Maria Qamar : l'art contre les préjugés

L’art contre les préjugés. Telle serait la devise pour décrire le travail de Maria Qamar. Avec humour et ingéniosité, la jeune femme bouscule ses origines tout en restant elle-même. Portrait.

Une artiste entre deux cultures

Originaire du Pakistan, Maria Qamar débarque à 9 ans au Canada au début des années 2000. Un nouveau départ dans un pays totalement différent pour la jeune fille et toute sa famille. Victime de racisme et de harcèlement à cause de ses origines, cette expérience marqua profondément la jeune fille. Une complexité telle que la future artiste doit également naviguer entre deux cultures aux mœurs totalement opposées. En effet, le poids des traditions se chevauche non sans mal avec une culture canadienne plutôt libérale. Un véritable numéro d’équilibriste auquel Maria Qamar va devoir s’astreindre afin de trouver sa place. Inspirée par cette dualité et les feuilletons indiens de son enfance, son travail d’artiste reflète son parcours singulier. Autrefois conceptrice rédactrice, l’appel de l’art fut trop fort pour la jeune femme malgré les réticences de ses parents.

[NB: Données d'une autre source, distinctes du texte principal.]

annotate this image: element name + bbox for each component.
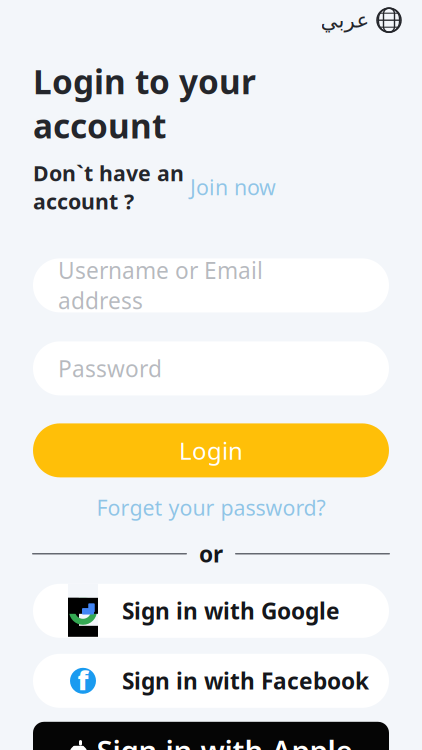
- staticText: Forget your password?: [96, 493, 326, 522]
- staticText: Password: [58, 353, 162, 383]
- staticText: Username or Email address: [58, 255, 263, 316]
- button[interactable]: Switch language to Arabic: [314, 3, 408, 37]
- staticText: or: [199, 539, 223, 569]
- button[interactable]: Sign in with Apple: [33, 722, 389, 750]
- button[interactable]: Login: [33, 423, 389, 477]
- staticText: Sign in with Apple: [96, 731, 352, 750]
- button[interactable]: Sign in with Google: [33, 584, 389, 638]
- button[interactable]: Join now: [184, 173, 276, 201]
- staticText: Sign in with Google: [122, 596, 340, 626]
- staticText: Login: [179, 434, 243, 466]
- button[interactable]: f: [33, 654, 389, 708]
- staticText: عربي: [320, 8, 369, 32]
- staticText: Don`t have an account ?: [33, 159, 184, 215]
- button[interactable]: Username or Email address: [33, 258, 389, 312]
- staticText: Sign in with Facebook: [122, 666, 369, 696]
- button[interactable]: Forget your password?: [88, 489, 334, 526]
- button[interactable]: Password: [33, 341, 389, 395]
- staticText: f: [78, 662, 88, 698]
- staticText: Join now: [184, 173, 276, 201]
- staticText: Login to your account: [33, 59, 256, 148]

Dans un même ordre, ce changement démontre sa résilience et sa détermination avec l’art comme bouclier contre les préjugés.

Tableaux de Maria Qamar

Faire réfléchir et divertir le public sont deux missions de Maria Qamar. Parmi ses nombreux thèmes, il y a l’amour. Un sujet universel et existentiel auquel nous nous identifions tous.

Un style humoristique et militant

Humoristique, ironique, universel, coloré et militant. Ces épithètes pourraient décrire le travail de Maria Qamar. En effet, la jeune femme est une véritable ambassadrice de la culture desi, autre terme pour désigner les populations du sous-continent indien. Inspirée de Roy Lichteinstein pour le côté pop art, l’artiste insuffle sa touche indienne avec une pointe de romantisme typiquement nord-américaine. Le racisme, le rejet des traditions ou bien encore le féminisme sont des thèmes majeurs qui caractérisent ses œuvres. Forte de ses 194 000 abonnés sur Instagram, Maria Qamar fait aussi entendre sa voix sous son pseudonyme HateCopy. Un surnom clin d’œil à son ancien métier de conceptrice-rédactrice. Engager la conversation entre les individus pour remettre en question les traditions pour favoriser le changement. Telle est la finalité de l’œuvre de Maria Qamar. Dans un sens, critiquer les tabous et dépasser ses différences sont les deux messages qui seraient à retenir.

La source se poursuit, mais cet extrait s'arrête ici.